Gene expression analysis of MCD vs. reactive control lymph nodes revealed 37 DE genes (Fig. 2A and supplementary file 2). Similar to UCD, genes upregulated in MCD included FDC markers CXCL13 and CLU, complement pathway member CR2 and germinal center differentiation gene ZDHHC2. However, several other genes unique to MCD were identified. Fibroblastic reticular cell marker and cytokine CCL21, cell cycling gene CCND2, IL-6 pathway genes IL-6ST, OSMR and LIFR were among the top DE genes (Fig. 2B). Metascape analysis of DE genes in MCD (vs reactive control) showed enrichment of various core gene sets such as VEGF signaling, chemokine signaling, immune response, complement cascade, chemotaxis, IL-6 signaling pathway and T cell activation (Fig. 2C).

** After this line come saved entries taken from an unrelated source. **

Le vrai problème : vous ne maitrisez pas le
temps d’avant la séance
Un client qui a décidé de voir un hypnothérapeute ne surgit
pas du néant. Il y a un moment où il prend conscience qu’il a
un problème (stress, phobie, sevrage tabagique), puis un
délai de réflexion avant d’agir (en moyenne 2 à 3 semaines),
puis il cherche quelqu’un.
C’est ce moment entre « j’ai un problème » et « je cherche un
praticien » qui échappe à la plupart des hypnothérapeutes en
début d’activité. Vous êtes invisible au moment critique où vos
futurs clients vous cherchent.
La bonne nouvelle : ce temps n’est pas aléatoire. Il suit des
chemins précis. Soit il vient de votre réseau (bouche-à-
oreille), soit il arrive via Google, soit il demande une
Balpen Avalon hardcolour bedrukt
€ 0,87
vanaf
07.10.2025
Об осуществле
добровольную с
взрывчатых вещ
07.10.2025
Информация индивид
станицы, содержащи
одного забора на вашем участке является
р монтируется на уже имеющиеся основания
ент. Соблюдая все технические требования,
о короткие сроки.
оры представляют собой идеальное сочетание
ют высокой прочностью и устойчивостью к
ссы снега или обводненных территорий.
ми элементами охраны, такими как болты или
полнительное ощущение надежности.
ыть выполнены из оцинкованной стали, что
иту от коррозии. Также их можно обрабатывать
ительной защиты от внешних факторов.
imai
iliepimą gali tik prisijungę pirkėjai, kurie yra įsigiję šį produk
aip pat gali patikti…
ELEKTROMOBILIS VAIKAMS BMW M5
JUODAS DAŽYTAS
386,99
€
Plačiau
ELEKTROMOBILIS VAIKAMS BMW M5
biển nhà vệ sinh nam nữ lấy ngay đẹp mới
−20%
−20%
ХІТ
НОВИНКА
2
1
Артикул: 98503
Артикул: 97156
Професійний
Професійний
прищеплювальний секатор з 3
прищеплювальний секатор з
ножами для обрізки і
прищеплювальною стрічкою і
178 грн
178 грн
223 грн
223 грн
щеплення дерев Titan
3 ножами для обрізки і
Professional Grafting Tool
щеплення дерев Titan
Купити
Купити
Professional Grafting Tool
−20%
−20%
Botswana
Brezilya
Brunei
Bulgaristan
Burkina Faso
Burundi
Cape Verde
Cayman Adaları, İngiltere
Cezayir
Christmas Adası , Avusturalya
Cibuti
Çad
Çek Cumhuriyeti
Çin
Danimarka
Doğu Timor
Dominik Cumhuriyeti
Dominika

We then compared UCD and MCD with each other to determine uniquely expressed genes and pathways. 71 DE genes (Fig. 3A and supplementary file 2) were identified. Upregulated genes in MCD included T-cell activation marker IL-2RA, plasma cell differentiation transcription factor XBP1, cell cyclin genes CCNA1, CCNB2, RAP1A pathway while those upregulated in UCD included SKIL, BLK, RNASET1, MAPK3A1, TLR1, CLEC4A (Fig. 3B). Metascape analysis of DE genes revealed enrichment of core gene sets of lymphocyte and macrophage activation, inflammation, IL-6 pathway, angiogenesis, cytokine (IL-4, IL-13 and IL-1) signaling, and cell cycle (Fig. 3C).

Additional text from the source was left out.